◆ **What you need to do**:
Every line in the records below that holds "Image" must be identified and copied.

◆ **Extracted records**:
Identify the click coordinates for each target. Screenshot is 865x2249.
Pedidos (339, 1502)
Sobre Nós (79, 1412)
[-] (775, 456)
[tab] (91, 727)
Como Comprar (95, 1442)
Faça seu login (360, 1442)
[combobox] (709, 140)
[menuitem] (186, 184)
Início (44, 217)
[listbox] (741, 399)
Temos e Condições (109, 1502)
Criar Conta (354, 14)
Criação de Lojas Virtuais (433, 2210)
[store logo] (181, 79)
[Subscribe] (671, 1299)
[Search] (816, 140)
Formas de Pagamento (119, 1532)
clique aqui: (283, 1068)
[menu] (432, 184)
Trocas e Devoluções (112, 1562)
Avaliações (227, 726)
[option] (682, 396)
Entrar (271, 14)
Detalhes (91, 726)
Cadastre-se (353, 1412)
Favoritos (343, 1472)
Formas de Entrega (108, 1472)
---
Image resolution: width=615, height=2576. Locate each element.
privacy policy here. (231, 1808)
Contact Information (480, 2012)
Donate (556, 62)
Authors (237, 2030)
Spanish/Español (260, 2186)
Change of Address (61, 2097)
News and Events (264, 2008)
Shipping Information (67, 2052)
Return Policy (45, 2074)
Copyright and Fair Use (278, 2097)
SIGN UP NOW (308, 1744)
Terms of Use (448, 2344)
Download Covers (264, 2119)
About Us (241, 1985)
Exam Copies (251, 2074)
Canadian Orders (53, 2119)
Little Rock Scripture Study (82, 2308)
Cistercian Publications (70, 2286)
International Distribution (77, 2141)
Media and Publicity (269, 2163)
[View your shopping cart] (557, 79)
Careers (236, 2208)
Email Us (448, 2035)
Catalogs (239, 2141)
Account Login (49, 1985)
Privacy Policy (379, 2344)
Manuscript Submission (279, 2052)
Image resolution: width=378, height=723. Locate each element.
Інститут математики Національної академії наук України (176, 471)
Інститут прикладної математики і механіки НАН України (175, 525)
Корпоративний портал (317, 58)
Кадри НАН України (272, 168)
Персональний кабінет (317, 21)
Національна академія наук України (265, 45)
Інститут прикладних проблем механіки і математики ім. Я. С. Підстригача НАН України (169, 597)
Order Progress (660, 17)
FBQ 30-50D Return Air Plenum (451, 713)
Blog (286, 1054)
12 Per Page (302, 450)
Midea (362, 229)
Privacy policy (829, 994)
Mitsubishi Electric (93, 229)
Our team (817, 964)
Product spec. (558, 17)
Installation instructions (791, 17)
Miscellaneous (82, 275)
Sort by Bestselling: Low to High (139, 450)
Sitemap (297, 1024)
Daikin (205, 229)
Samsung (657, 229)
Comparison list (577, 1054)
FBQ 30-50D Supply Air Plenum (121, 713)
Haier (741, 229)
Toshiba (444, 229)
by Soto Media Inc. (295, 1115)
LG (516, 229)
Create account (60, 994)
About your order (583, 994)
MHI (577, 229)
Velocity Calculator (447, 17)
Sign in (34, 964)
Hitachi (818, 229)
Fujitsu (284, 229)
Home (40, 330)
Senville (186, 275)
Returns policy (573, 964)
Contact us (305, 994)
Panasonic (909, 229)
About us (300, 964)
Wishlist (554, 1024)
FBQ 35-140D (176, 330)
...
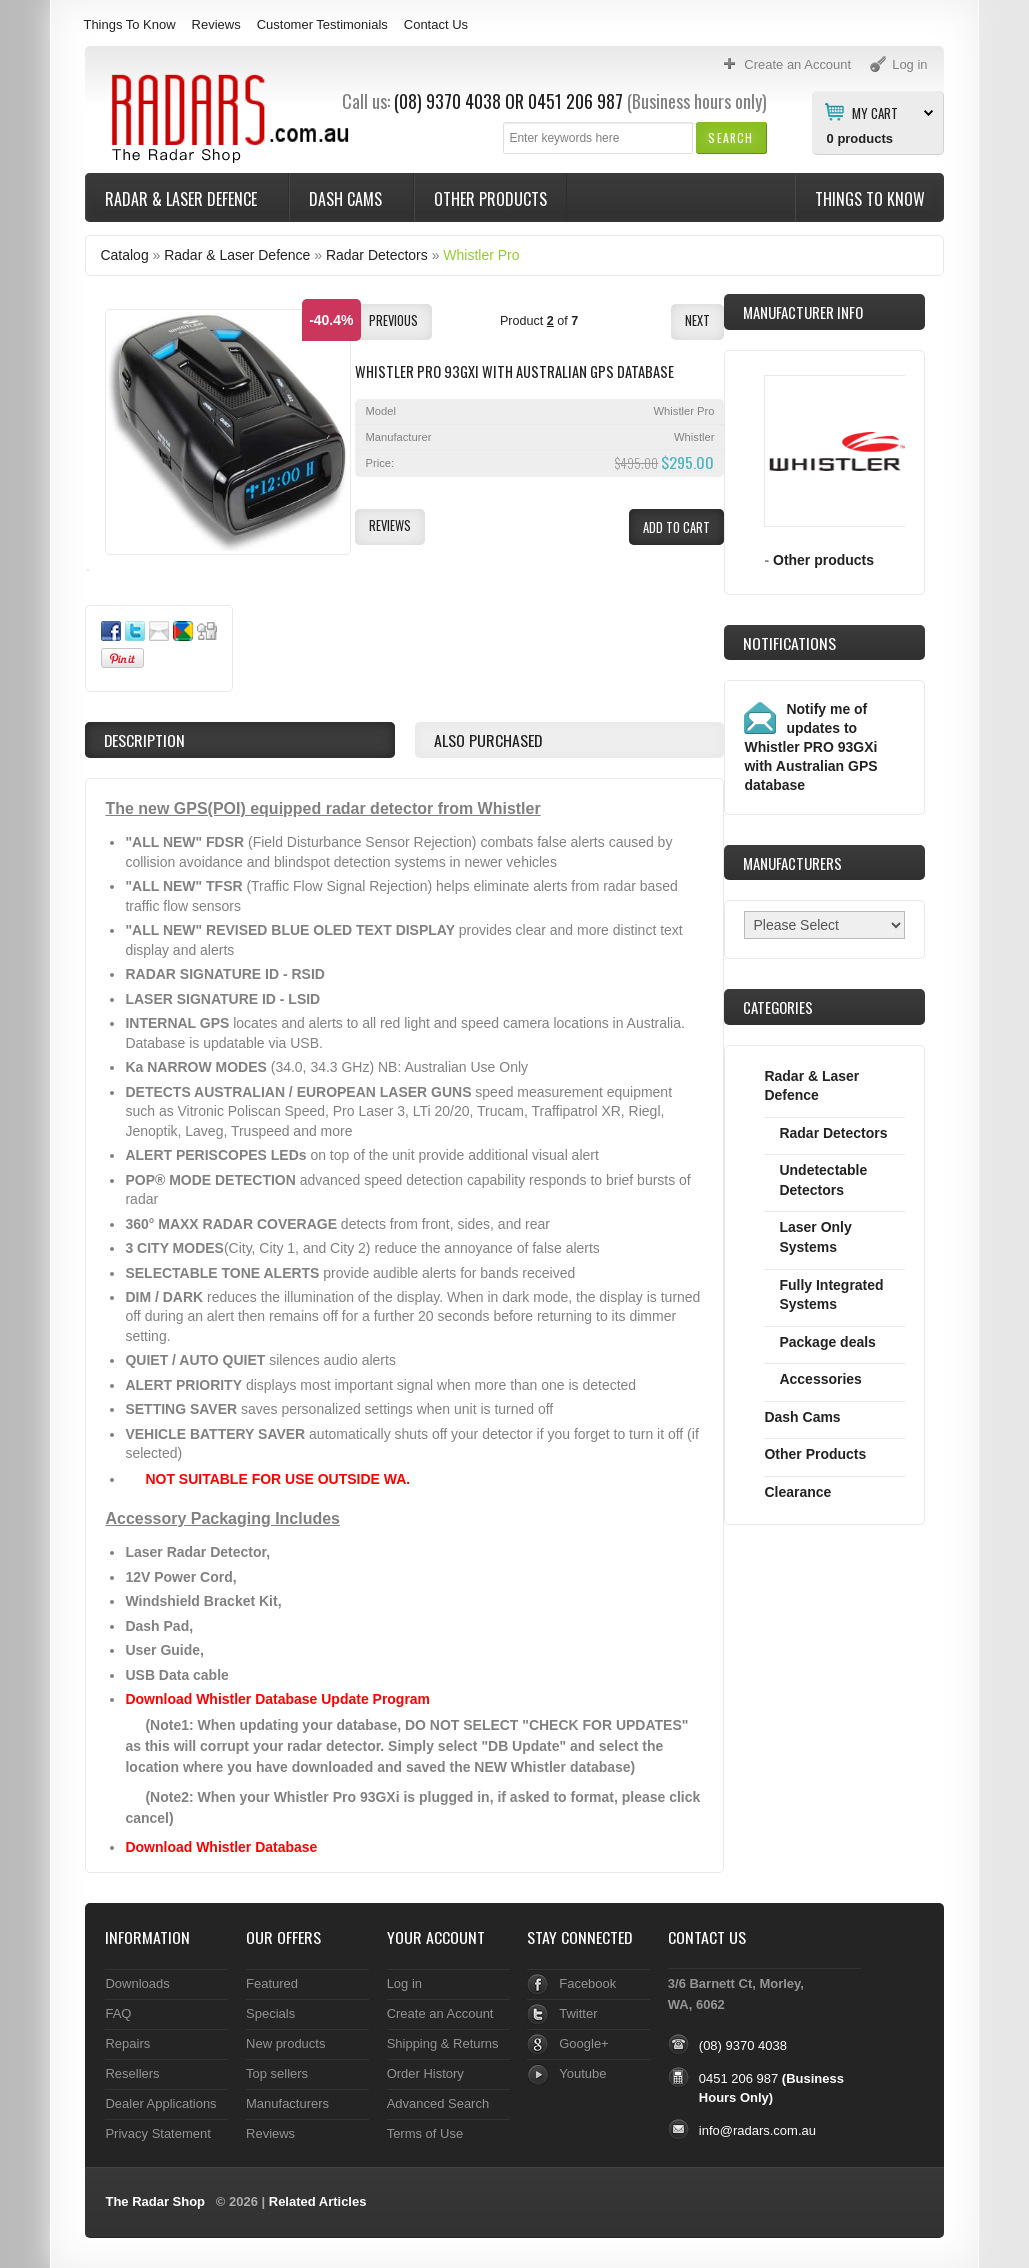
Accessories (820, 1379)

◆ **Task answer**:
Image resolution: width=615, height=2576. Locate each element.
Image resolution: width=378, height=723. Locate each element.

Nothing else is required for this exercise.